3 Darum erging von mir der Befehl, mir alle Weisen Babels herbeizuholen; sie sollten mir die Deutung des Traumes mitteilen.
4 Da kamen die Zeichendeuter und Magier, die Chaldäer und Astrologen herbei, und ich erzählte vor ihnen den Traum; aber seine Deutung konnten sie mir nicht angeben.

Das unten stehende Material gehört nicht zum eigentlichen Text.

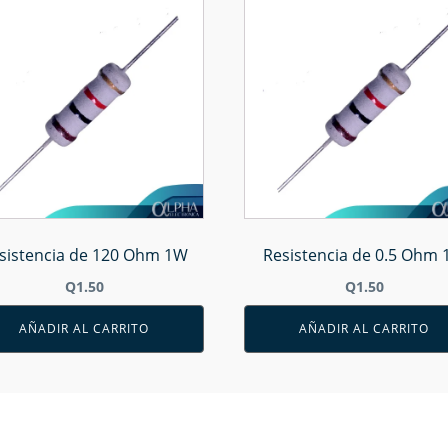
sistencia de 120 Ohm 1W
Resistencia de 0.5 Ohm
Q
1.50
Q
1.50
AÑADIR AL CARRITO
AÑADIR AL CARRITO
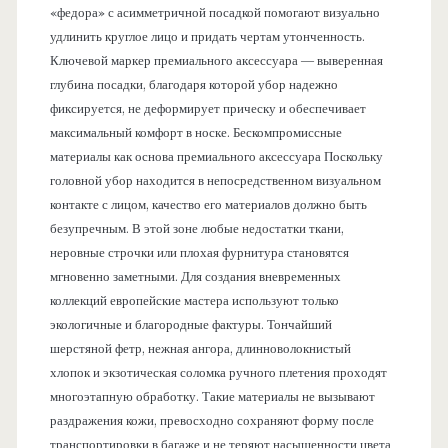
«федора» с асимметричной посадкой помогают визуально
удлинить круглое лицо и придать чертам утонченность.
Ключевой маркер премиального аксессуара — выверенная
глубина посадки, благодаря которой убор надежно
фиксируется, не деформирует прическу и обеспечивает
максимальный комфорт в носке. Бескомпромиссные
материалы как основа премиального аксессуара Поскольку
головной убор находится в непосредственном визуальном
контакте с лицом, качество его материалов должно быть
безупречным. В этой зоне любые недостатки ткани,
неровные строчки или плохая фурнитура становятся
мгновенно заметными. Для создания вневременных
коллекций европейские мастера используют только
экологичные и благородные фактуры. Тончайший
шерстяной фетр, нежная ангора, длинноволокнистый
хлопок и экзотическая соломка ручного плетения проходят
многоэтапную обработку. Такие материалы не вызывают
раздражения кожи, превосходно сохраняют форму после
транспортировки в багаже и не теряют насыщенности цвета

5 Zu guter Letzt erschien Daniel vor mir, der nach dem Namen meines Gottes Beltschazzar heißt und dem der Geist der heiligen Götter innewohnt. Ich erzählte auch ihm den Traum:
6 Beltschazzar, Oberster der Zeichendeuter! Von dir weiß ich, dass der Geist der heiligen Götter in dir wohnt und dass dir kein Geheimnis Mühe macht. Vernimm, was ich im Traum gesehen habe, und sage mir die Deutung!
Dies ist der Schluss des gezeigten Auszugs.